From the beginning, when you accepted a job in Ohio, I told you that I had reservations about whether we could sustain a relationship via long distance. It is now clear to me that this is not working.
Meanwhile, Roscoe’s speech held the town council in thrall. He spoke with vigor, spitting out vowels as if gargling them and hissing s’s to convey a sense of disgust. “Restoring justice must begin with a formal apology from the highest levels of government.”
I have taken the liberty of removing your name from the lease on my apartment. I have also packed your possessions and shipped them to your address in Golden Springs. If you have any questions or concerns, please address them to my lawyer, whose card is enclosed. I wish you the best. But my mind is made up.
She signed the letter Sincerely and with her full name, rather than her typical, Love, Nessa.
Meredith slipped the letter out of its binder pocket and held it in both hands, pulling it tight between them, and then slowly, deliberately, ripped it in two. She crumbled the halves into tiny balls. Only then did she realize that people were watching her.

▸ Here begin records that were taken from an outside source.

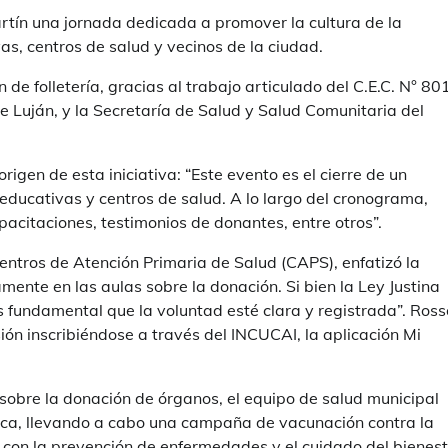
artín una jornada dedicada a promover la cultura de la
s, centros de salud y vecinos de la ciudad.
 de folletería, gracias al trabajo articulado del C.E.C. N° 80
 Luján, y la Secretaría de Salud y Salud Comunitaria del
rigen de esta iniciativa: “Este evento es el cierre de un
educativas y centros de salud. A lo largo del cronograma,
acitaciones, testimonios de donantes, entre otros”.
Centros de Atención Primaria de Salud (CAPS), enfatizó la
mente en las aulas sobre la donación. Si bien la Ley Justina
fundamental que la voluntad esté clara y registrada”. Ross
ión inscribiéndose a través del INCUCAI, la aplicación Mi
 sobre la donación de órganos, el equipo de salud municipal
sica, llevando a cabo una campaña de vacunación contra la
l con la prevención de enfermedades y el cuidado del bienes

But they quickly returned their attention to Roscoe, who was building to the climax of his oration. “So, yes, my friends, we must rend asunder the pages of our biased and erroneous history books. We must purge the past. We must provide long overdue reparations. That is the least it will take to make things right in America today.”
Meredith shouted, “Hear, hear!” and started clapping. Roscoe looked confused, as if he hadn’t finished speaking, but the ovation quickly spread across the room. Pretty soon, everybody had stood and started clapping. Roscoe sucked in his gut and took a bow.
Pax Oglesby slammed his gavel and called for order. When the fracas subsided, he spoke. “Those were stirring words, Professor Alolo. I do believe that everybody in our community would benefit from hearing them. So, sir, if you are willing, I would be happy and proud to yield my place to you as the keynote speaker at our Independence Day Festival of Light ceremony. Would you do us the honor of delivering your speech to the entire town?”
“I will do so proudly,” Roscoe said. He raised his cane above his head, as if to call down lightning.
While everybody in the room cheered and raised a joyful ruckus, Meredith took advantage of the clamor to mask the sound of her saying “FUCK” out loud. She felt feverish. Spikes of heat burst through the pores across her body. Backing away from the table, she restrained herself until out the door, and then ran as fast as she could down the hall to the women’s restroom. She made it to the toilet just in time to vomit green bile.